### WORK TASK
Whenever the word "operations" appears in a line of the data below, copy that line.

### RAW DATA
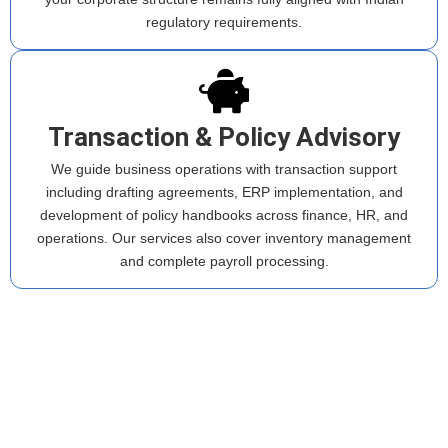
regulatory requirements.
Transaction & Policy Advisory
We guide business operations with transaction support
including drafting agreements, ERP implementation, and
development of policy handbooks across finance, HR, and
operations. Our services also cover inventory management
and complete payroll processing.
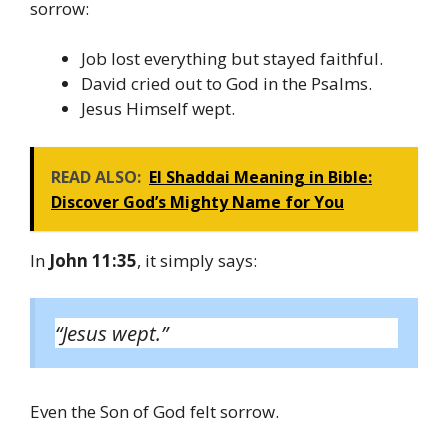
sorrow:
Job lost everything but stayed faithful.
David cried out to God in the Psalms.
Jesus Himself wept.
READ ALSO:
El Shaddai Meaning in Bible:
Discover God’s Mighty Name for You
In
John 11:35
, it simply says:
“Jesus wept.”
Even the Son of God felt sorrow.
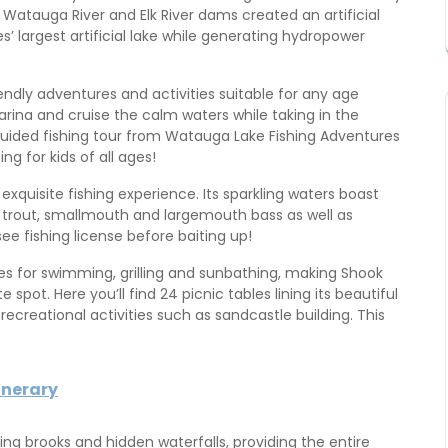
 Watauga River and Elk River dams created an artificial
 largest artificial lake while generating hydropower
dly adventures and activities suitable for any age
ina and cruise the calm waters while taking in the
guided fishing tour from Watauga Lake Fishing Adventures
ng for kids of all ages!
 exquisite fishing experience. Its sparkling waters boast
 trout, smallmouth and largemouth bass as well as
ee fishing license before baiting up!
es for swimming, grilling and sunbathing, making Shook
pot. Here you’ll find 24 picnic tables lining its beautiful
ecreational activities such as sandcastle building. This
inerary
g brooks and hidden waterfalls, providing the entire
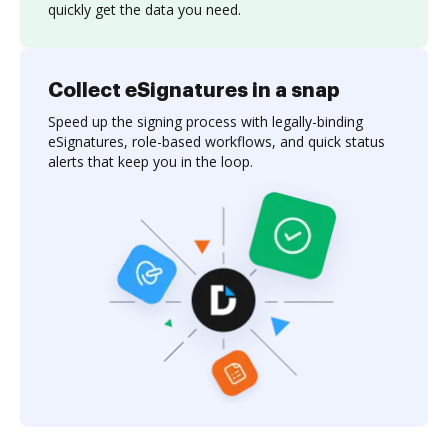
quickly get the data you need.
Collect eSignatures in a snap
Speed up the signing process with legally-binding
eSignatures, role-based workflows, and quick status
alerts that keep you in the loop.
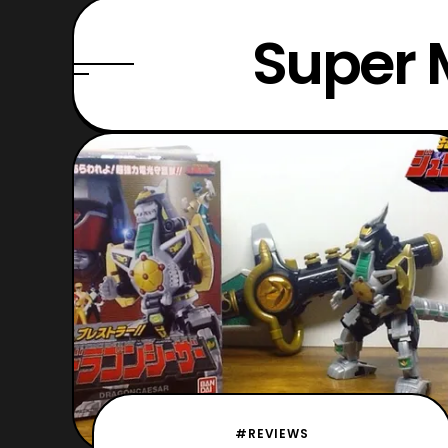
Super 
#REVIEWS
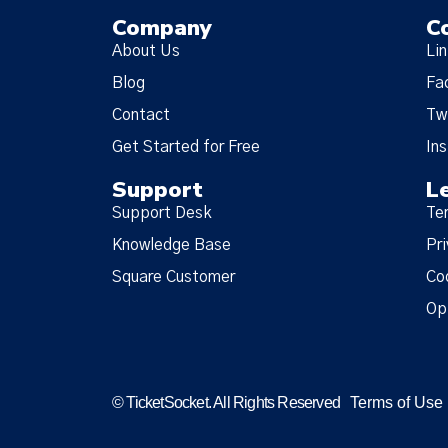
Company
C
About Us
Li
Blog
Fa
Contact
Tw
Get Started for Free
In
Support
L
Support Desk
Te
Knowledge Base
Pri
Square Customer
Co
Op
© TicketSocket. All Rights Reserved
Terms of Use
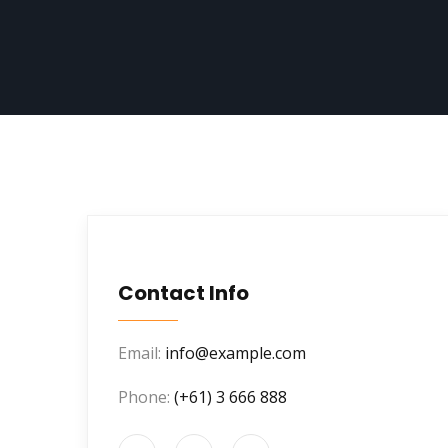
Contact Info
Email:
info@example.com
Phone:
(+61) 3 666 888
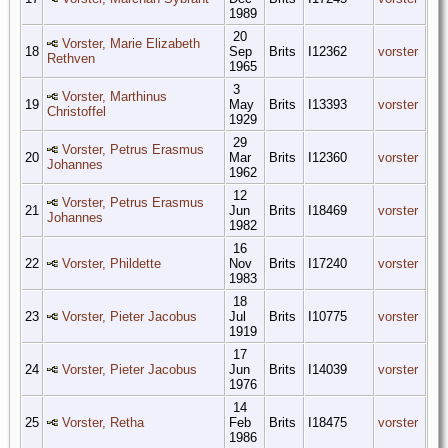
1989
20
Vorster, Marie Elizabeth
18
Sep
Brits
I12362
vorster
Rethven
1965
3
Vorster, Marthinus
19
May
Brits
I13393
vorster
Christoffel
1929
29
Vorster, Petrus Erasmus
20
Mar
Brits
I12360
vorster
Johannes
1962
12
Vorster, Petrus Erasmus
21
Jun
Brits
I18469
vorster
Johannes
1982
16
22
Vorster, Phildette
Nov
Brits
I17240
vorster
1983
18
23
Vorster, Pieter Jacobus
Jul
Brits
I10775
vorster
1919
17
24
Vorster, Pieter Jacobus
Jun
Brits
I14039
vorster
1976
14
25
Vorster, Retha
Feb
Brits
I18475
vorster
1986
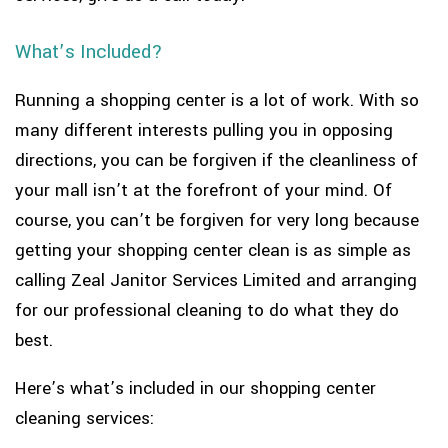
What’s Included?
Running a shopping center is a lot of work. With so
many different interests pulling you in opposing
directions, you can be forgiven if the cleanliness of
your mall isn’t at the forefront of your mind. Of
course, you can’t be forgiven for very long because
getting your shopping center clean is as simple as
calling Zeal Janitor Services Limited and arranging
for our professional cleaning to do what they do
best.
Here’s what’s included in our shopping center
cleaning services:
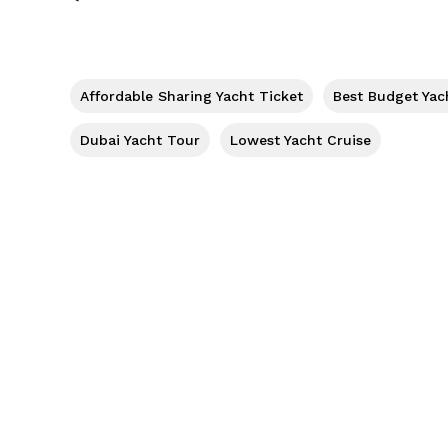
Affordable Sharing Yacht Ticket
Best Budget Yac
Dubai Yacht Tour
Lowest Yacht Cruise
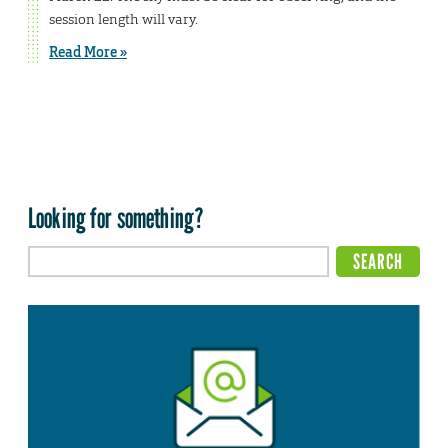
session length will vary.
Read More »
Looking for something?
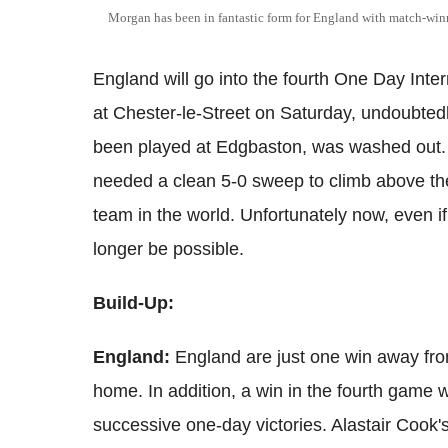
Morgan has been in fantastic form for England with match-winn
England will go into the fourth One Day Inter
at Chester-le-Street on Saturday, undoubtedl
been played at Edgbaston, was washed out. 
needed a clean 5-0 sweep to climb above t
team in the world. Unfortunately now, even i
longer be possible.
Build-Up:
England:
England are just one win away fro
home. In addition, a win in the fourth game w
successive one-day victories. Alastair Cook'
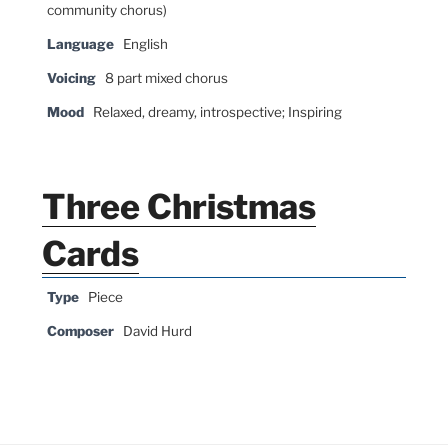
community chorus)
Language
English
Voicing
8 part mixed chorus
Mood
Relaxed, dreamy, introspective; Inspiring
Three Christmas
Cards
Type
Piece
Composer
David Hurd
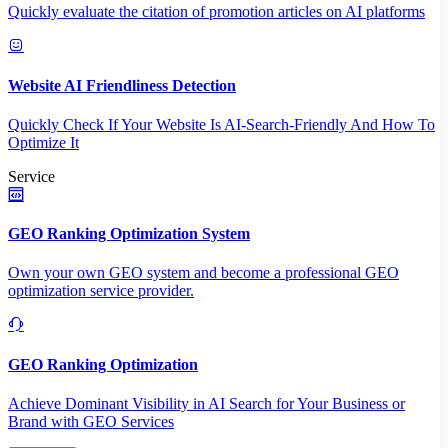
Quickly evaluate the citation of promotion articles on AI platforms
Website AI Friendliness Detection
Quickly Check If Your Website Is AI-Search-Friendly And How To
Optimize It
Service
GEO Ranking Optimization System
Own your own GEO system and become a professional GEO
optimization service provider.
GEO Ranking Optimization
Achieve Dominant Visibility in AI Search for Your Business or
Brand with GEO Services​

### FINISHED TASK
We guide business operations with transaction support
operations. Our services also cover inventory management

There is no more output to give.